Das Thema Schimmel: Beim Thema Schimmel gehen die Meinungen von Vermieter und Mieter hinsichtlich der Ursache regelmäßig auseinander. Während der Vermieter ein falsches Heiz- und Lüftverhalten des Mieters annimmt, entgegnet der Mieter, dass der Schimmel aufgrund von baulichen Mängeln des Wohnhauses entstanden sei. Schimmel ist grundsätzlich ein Mangel, der zu Mietminderungen berechtigen kann, nämlich dann, wenn dessen Ursache im Verantwortungsbereich des Vermieters liegt.

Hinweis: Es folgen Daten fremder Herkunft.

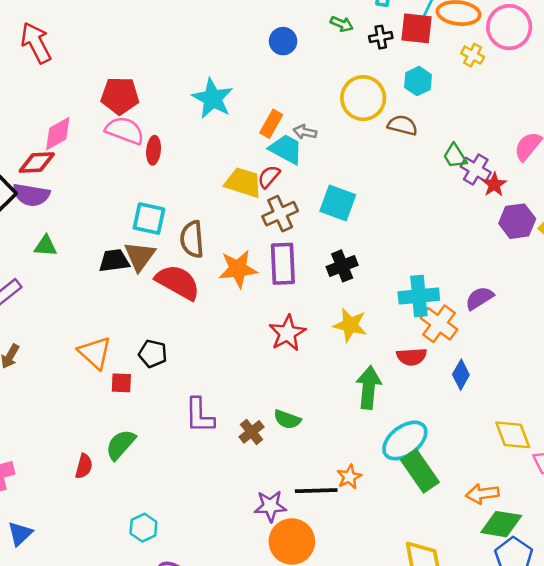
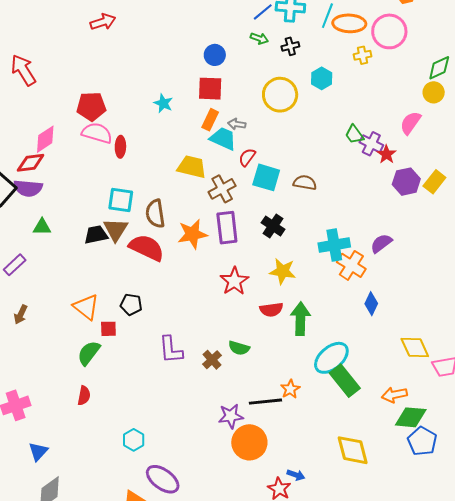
red square: (417, 28) -> (210, 89), moved
yellow cross: (473, 55) -> (363, 55), turned -36
cyan star: (213, 98) -> (163, 103), size x0.6
brown semicircle: (403, 125) -> (305, 183), moved
red semicircle: (269, 177) -> (247, 157), moved
black cross: (342, 266) -> (273, 226), turned -30
red semicircle: (412, 357) -> (271, 310), moved
green semicircle: (121, 445) -> (89, 353), moved

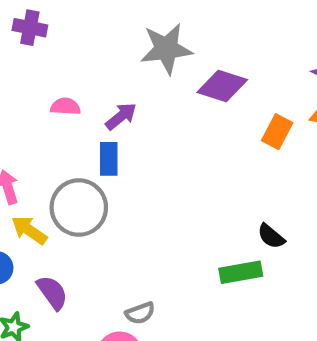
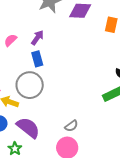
pink semicircle: (65, 106) -> (10, 40), turned -32
purple semicircle: (52, 292) -> (28, 128), size x1.4

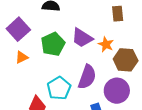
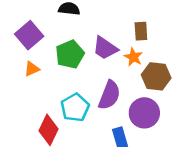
brown rectangle: (118, 14) -> (141, 31), moved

Um einer möglicherweise ungerechtfertigten Minderung seitens des Mieters entgegenzutreten, muss der Vermieter nachweisen, dass Feuchtigkeitsschäden und der daraus entstehende Schimmel nicht aus einer fehlerhaften Bausubstanz resultieren. Hierzu kann der Vermieter beispielsweise Klimamessungen vornehmen oder einen Gutachter beauftragen. Der Mieter wiederum muss darlegen können, dass er seiner Obhutspflicht zur Pflege der Wohnung nachgekommen ist, er vor allem genügend heizt (eine durchschnittliche Temperatur von 19 bis 20 Grad Celsius kann dabei verlangt werden), regelmäßig lüftet und Möbel, wenn möglich, nicht direkt an Außenwände stellt. Bei der Frage, ob ein festgestellter Schimmelpilz gesundheitsgefährdend sein könnte, trägt der Mieter die Beweislast. Hierzu muss er gegebenenfalls  eine Probe der Schimmelsporen nehmen und diese in einem Labor untersuchen lassen.

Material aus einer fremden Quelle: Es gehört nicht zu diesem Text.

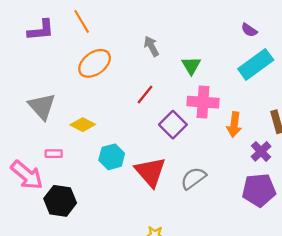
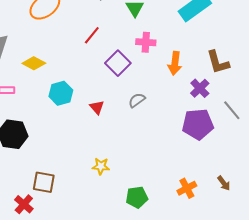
pink cross: (203, 102) -> (146, 42), size x0.7
red triangle: (150, 172) -> (97, 107), size x0.5
gray semicircle: (193, 178) -> (137, 100), moved, size x0.7

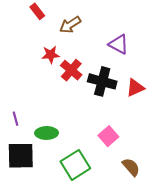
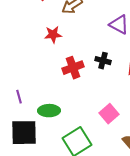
red cross: (71, 70) -> (73, 68), moved, turned 30
black cross: (102, 81) -> (103, 61), size x0.6

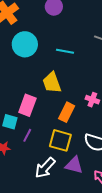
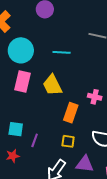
pink rectangle: (27, 105) -> (23, 82), moved
yellow square: (60, 140) -> (68, 141), size x0.6

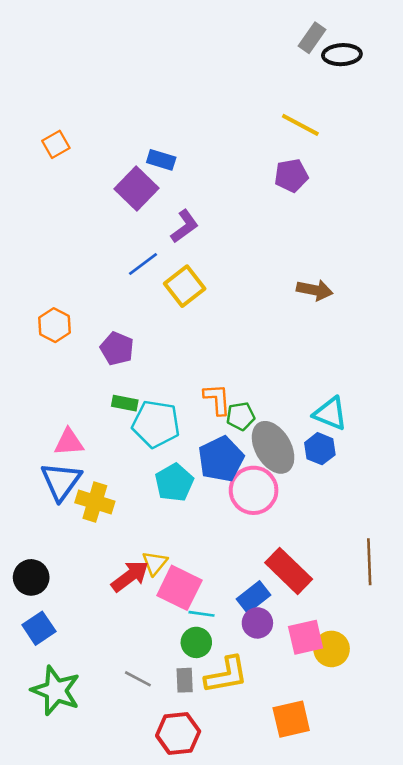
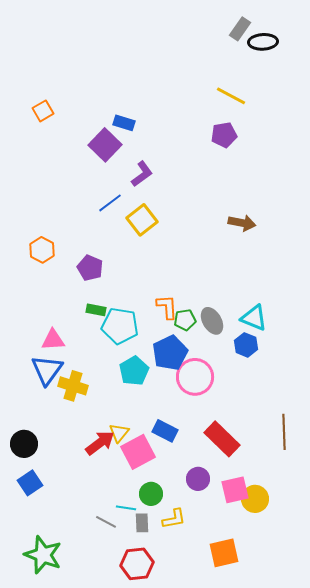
gray ellipse: (273, 447) -> (212, 321), moved, size x0.7
pink square: (179, 588) -> (138, 452), turned 36
blue rectangle: (254, 597) -> (165, 431), moved, turned 65
cyan line: (202, 614) -> (126, 508), moved
yellow L-shape: (226, 675) -> (174, 519), size x0.7
green star: (56, 691) -> (43, 555), moved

Mangelbeseitigung: Ist vorliegend ein Mangel gegeben, ist der Mieter verpflichtet, diesen gegenüber dem Vermieter anzuzeigen. Der Vermieter muss dann tätig werden und den Mangel beseitigen. Dabei ist der Vermieter allerdings nicht dazu verpflichtet, einen Handwerksfachbetrieb zu beauftragen, vielmehr kann er auch Reparaturen und Instandsetzungen selbst durchführen. »Flickwerk« muss der Mieter allerdings nicht hinnehmen. Die Kosten für die Mangelbeseitigung muss grundsätzlich der Vermieter tragen. Wenn jedoch der Mieter den Mangel verursacht hat – zum Beispiel bei einer Schimmelbildung durch falsches Lüften –, kann der Vermieter die Kosten für die Beseitigung vom Mieter verlangen. Er muss den Mieter aber vorher zur Mängelbeseitigung auffordern und ihm hierfür eine Frist setzen.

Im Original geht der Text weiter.